───── Records for the exercise

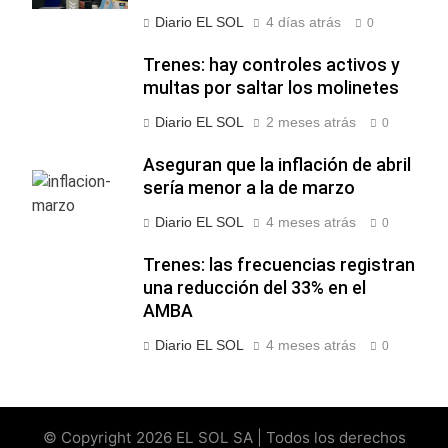
Diario EL SOL
4 días atrás
0
Trenes: hay controles activos y
multas por saltar los molinetes
Diario EL SOL
2 meses atrás
0
Aseguran que la inflación de abril
sería menor a la de marzo
Diario EL SOL
4 meses atrás
0
Trenes: las frecuencias registran
una reducción del 33% en el
AMBA
Diario EL SOL
4 meses atrás
0
© Copyright 2026 EL SOL SA | Todos los derechos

──────────

*Task requirements:* If a line in the data above holds the string "Trenes", copy it.

*Solution:*
Trenes: hay controles activos y
Trenes: las frecuencias registran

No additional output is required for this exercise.